_Task to carry out_.
Each line of the records containing "class" is to be copied out and returned.

• • • • • • •

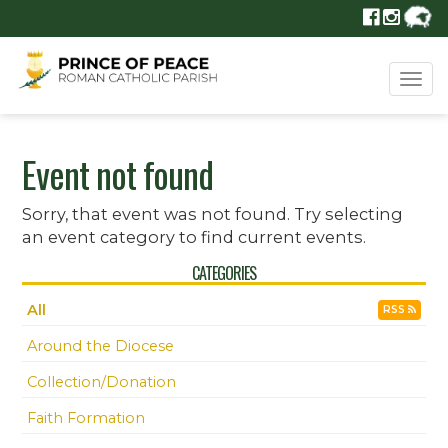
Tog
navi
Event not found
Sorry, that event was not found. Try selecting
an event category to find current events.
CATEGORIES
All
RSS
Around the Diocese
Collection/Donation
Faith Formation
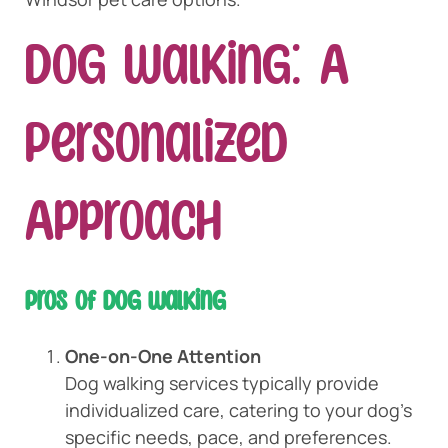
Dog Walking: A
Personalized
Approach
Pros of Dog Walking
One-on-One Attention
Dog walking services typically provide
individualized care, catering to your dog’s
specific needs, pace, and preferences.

• • • • • • •

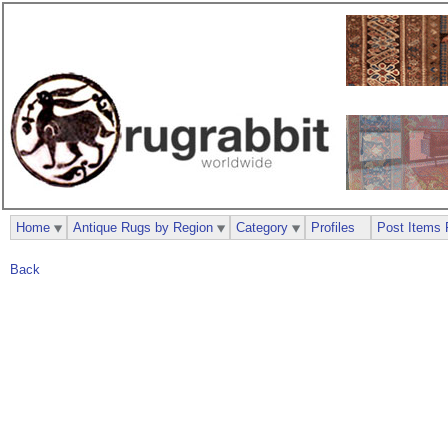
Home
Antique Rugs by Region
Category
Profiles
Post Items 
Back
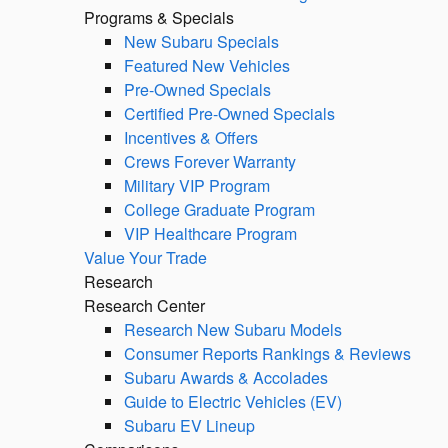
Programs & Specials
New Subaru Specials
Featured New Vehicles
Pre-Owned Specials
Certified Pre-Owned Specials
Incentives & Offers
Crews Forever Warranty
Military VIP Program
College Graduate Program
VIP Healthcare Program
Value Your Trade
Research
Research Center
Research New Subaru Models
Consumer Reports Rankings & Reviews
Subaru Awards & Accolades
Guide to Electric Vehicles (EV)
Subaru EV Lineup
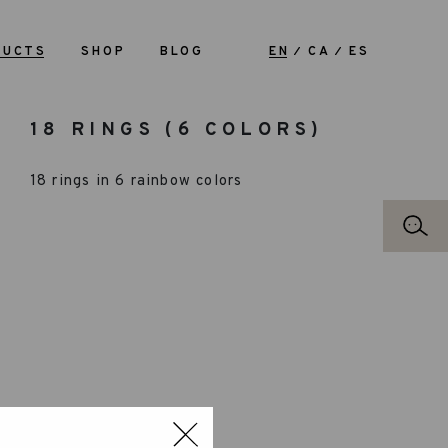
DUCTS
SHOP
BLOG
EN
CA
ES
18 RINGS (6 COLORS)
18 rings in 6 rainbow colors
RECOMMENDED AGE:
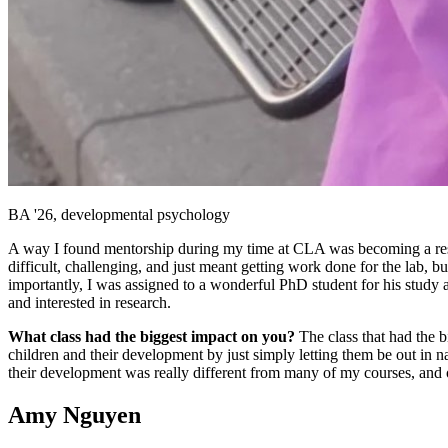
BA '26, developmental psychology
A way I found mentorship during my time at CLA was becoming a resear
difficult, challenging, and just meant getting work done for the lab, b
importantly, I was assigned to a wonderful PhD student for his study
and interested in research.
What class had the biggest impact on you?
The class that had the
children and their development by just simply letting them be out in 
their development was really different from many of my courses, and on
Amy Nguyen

• • • • • • •

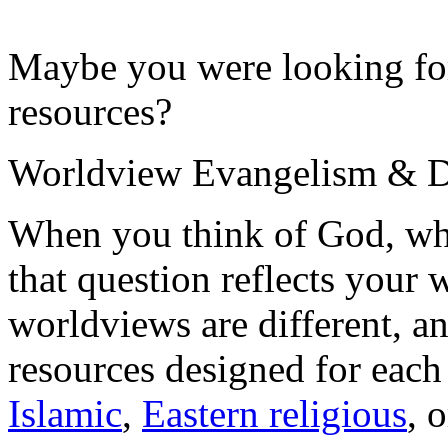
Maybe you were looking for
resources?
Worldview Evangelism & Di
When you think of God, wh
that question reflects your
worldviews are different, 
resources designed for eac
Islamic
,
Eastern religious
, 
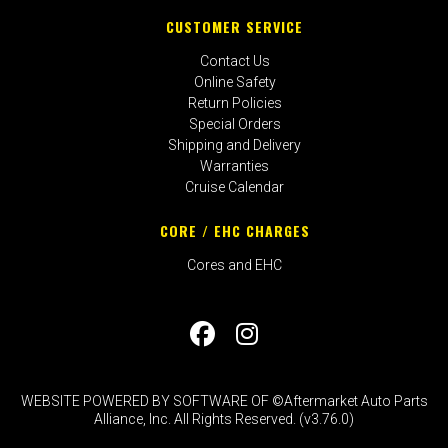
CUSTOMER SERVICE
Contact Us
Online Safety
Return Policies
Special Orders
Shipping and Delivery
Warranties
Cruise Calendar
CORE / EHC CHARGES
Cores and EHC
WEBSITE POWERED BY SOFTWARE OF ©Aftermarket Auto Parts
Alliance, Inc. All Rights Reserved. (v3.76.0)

• • • • • • •

_Finished task_.
What class had the biggest impact on you?
The class that had the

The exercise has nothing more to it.